Szef węgierskiego MSZ zaznaczył, że "obecny polski rząd krytykuje i obwinia nas za import ropy z Rosji, która jest niezbędna do funkcjonowania kraju", choć - według niego - Polacy również są wśród klientów "jednej z największych rosyjskich firm naftowych".
Szijjarto zareagował na stanowisko, jakie zajęło polskie MSZ w odpowiedzi na sobotnie przemówienie premiera Węgier Viktora Orbana w Rumunii, w którym m.in. skrytykował Polskę.
"Nie prowadzimy interesów z Rosją w przeciwieństwie do pana premiera Orbana, który znajduje się na marginesie społeczeństwa międzynarodowego - i w Unii Europejskiej i w NATO" - podkreślił w niedzielę wiceminister spraw zagranicznych Władysław Teofil Bartoszewski.
Wiceszef MSZ przypomniał, że Orban obecnie blokuje 2 mld zł, które należą się Polsce z UE na refundację za przekazany przez Polskę sprzęt wojskowy Ukrainie.
Podczas odbywającej się w Baile Tusnad w Transylwanii corocznej edycji Letniego Wolnego Uniwersytetu, określanej jako impreza środowisk Fideszu i mniejszości węgierskiej, Orban nazwał politykę rządu w Warszawie "obłudną”.
"Polacy prowadzą obłudną politykę. Krytykują nas za nasze stosunki z Rosją, a prowadzą z nią interesy przez pośredników.
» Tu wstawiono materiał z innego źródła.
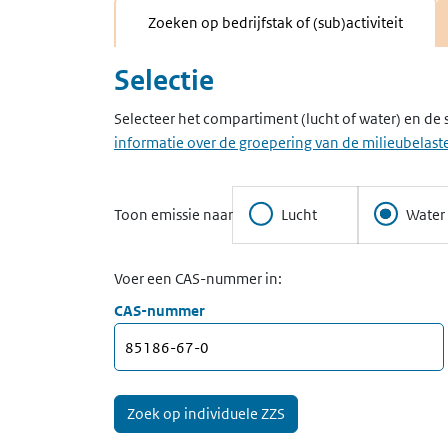
Zoeken op bedrijfstak of (sub)activiteit
Selectie
Selecteer het compartiment (lucht of water) en de 
informatie over de groepering van de milieubelaste
Toon emissie naar
Lucht
Water
Voer een CAS-nummer in:
CAS-nummer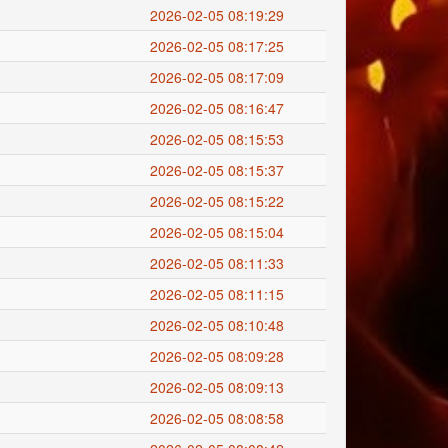
2026-02-05 08:19:29
2026-02-05 08:17:25
2026-02-05 08:17:09
2026-02-05 08:16:47
2026-02-05 08:15:53
2026-02-05 08:15:37
2026-02-05 08:15:22
2026-02-05 08:15:04
2026-02-05 08:11:33
2026-02-05 08:11:15
2026-02-05 08:10:48
2026-02-05 08:09:28
2026-02-05 08:09:13
2026-02-05 08:08:58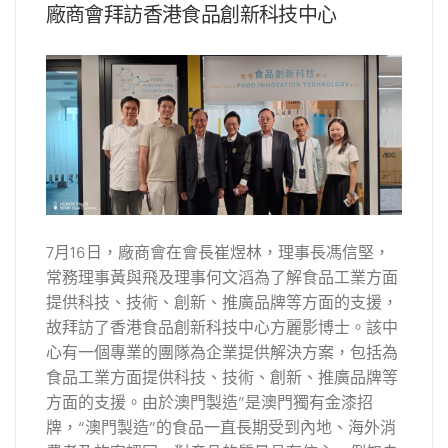
廠商會拜訪香港食品創新科技中心
7月16日，廠商會在會長崔煜林，理事長馮信堅，
常務理事黃與飛及理事何文滔為了解食品工業方面
提供科技、技術、創新、推廣品牌等方面的支援，
故拜訪了香港食品創新科技中心方麗影博士。該中
心有一個專業的團隊為企業提供解決方案，包括為
食品工業方面提供科技、技術、創新、推廣品牌等
方面的支援。由於澳門製造”是澳門獨有金漆招
牌，“澳門製造”的食品一直長期受到內地、海外消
Takiej hipokryzji ze strony państwa nigdy nie widziałem" – powiedział premier Węgier.
Orban oskarżył Polskę o doprowadzenie do zmiany układu sił w Europie przez osłabienie osi Berlin-Paryż na rzecz nowej konfiguracji: Londyn, Warszawa, Kijów, kraje bałtyckie i Skandynawia. W ten sposób osłabiona miała zostać także Grupa Wyszehradzka, która w interpretacji Orbana miała opierać się na uznaniu silnych Niemiec i Rosji i tworzyć trzecią ważną siłę.
Premier Indii Narendra Modi może w sierpniu udać się z wizytą na Ukrainę - powiadomiła agencja Reutera, powołując się na indyjskie media. Do spotkania Modiego z władzami Ukrainy w Kijowie miałoby dojść przy okazji ukraińskiego Dnia Niepodległości, obchodzonego 24 sierpnia.
Byłaby to pierwsza wizyta Modiego w Ukrainie od początku wojny. Według portalu Hindustan Times Modi może wówczas odwiedzić również Polskę.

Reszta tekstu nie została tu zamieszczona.